Your tablet may have 'haptic feedback' switched off. My directional arrows do give me feedback when I touch them.
As for 'tonight's best', I think this is a one-size fits all list, that depending on your location may include objects that are still below the horizon. I always check the altitude and rise time before I click on them. Objects may not rising until later in the night.
And I have adjusted the main tube so it can point up to the zenith without the eye piece touching the base. I did this after the app was trying to turn my scope upside down before the GPS on the handset had been set. So as the eyepiece cannot hit the base, so I can relax a little more. Obviously this set up means the front of the OTA would hit the base if it slewed down, but as the OTA should never go below the horizon, you can move quickly to stop this if it starts to do that.
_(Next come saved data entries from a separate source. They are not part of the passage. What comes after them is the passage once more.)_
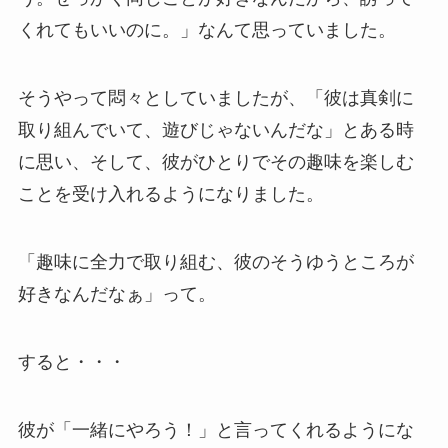
くれてもいいのに。」なんて思っていました。
そうやって悶々としていましたが、「彼は真剣に
取り組んでいて、遊びじゃないんだな」とある時
に思い、そして、彼がひとりでその趣味を楽しむ
ことを受け入れるようになりました。
「趣味に全力で取り組む、彼のそうゆうところが
好きなんだなぁ」って。
すると・・・
彼が「一緒にやろう！」と言ってくれるようにな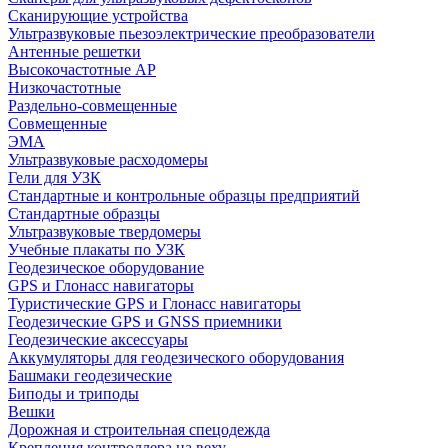
Сканирующие устройства
Ультразвуковые пьезоэлектрические преобразователи
Антенные решетки
Высокочастотные АР
Низкочастотные
Раздельно-совмещенные
Совмещенные
ЭМА
Ультразвуковые расходомеры
Гели для УЗК
Стандартные и контрольные образцы предприятий
Стандартные образцы
Ультразвуковые твердомеры
Учебные плакаты по УЗК
Геодезическое оборудование
GPS и Глонасс навигаторы
Туристические GPS и Глонасс навигаторы
Геодезические GPS и GNSS приемники
Геодезические аксессуары
Аккумуляторы для геодезического оборудования
Башмаки геодезические
Биподы и триподы
Вешки
Дорожная и строительная спецодежда
Крепления контроллера на веху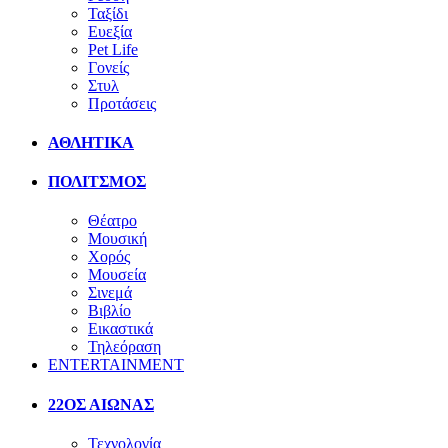
Ταξίδι
Ευεξία
Pet Life
Γονείς
Στυλ
Προτάσεις
ΑΘΛΗΤΙΚΑ
ΠΟΛΙΤΣΜΟΣ
Θέατρο
Μουσική
Χορός
Μουσεία
Σινεμά
Βιβλίο
Εικαστικά
Τηλεόραση
ENTERTAINMENT
22ΟΣ ΑΙΩΝΑΣ
Τεχνολογία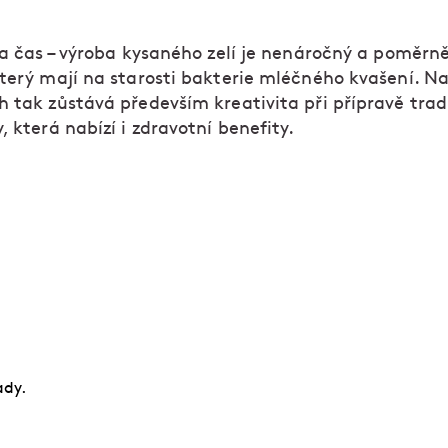
 a čas – výroba kysaného zelí je nenáročný a poměrně
který mají na starosti bakterie mléčného kvašení. N
h tak zůstává především kreativita při přípravě trad
, která nabízí i zdravotní benefity.
fíci!
Naučte se vybrat a připravit maso, péct chleba, k
dochucovat. Zkušení odborníci vám předají spoust
osvědčených tipů i tajných triků.
ady.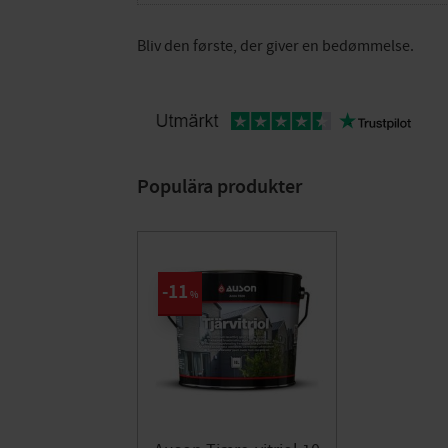
Bliv den første, der giver en bedømmelse.
Populära produkter
11
%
Finally, the horizon on the app is one of three 'views'. It defaults to Ularu (aka Ayers Rock in Oz); the other two options are a city scape or the top of Mouna Kea in Hawaii. Unbelievably, the mountains, buildings or the observatories on all three views actually block the view and names of low-level stars. They actually wrote the app so their fake horizon views take priority over the stars, and have no option to have a simple flat horizon. So if you have perfect horizon views, but they have a picture of a building or a mountain, you can't see the star or goto it. So I'll say it again, how stupid are the developers that wrote this app?
Righto; of to hunt clear skies. Will report back in a few days / weeks, but for now the wifi is working fine.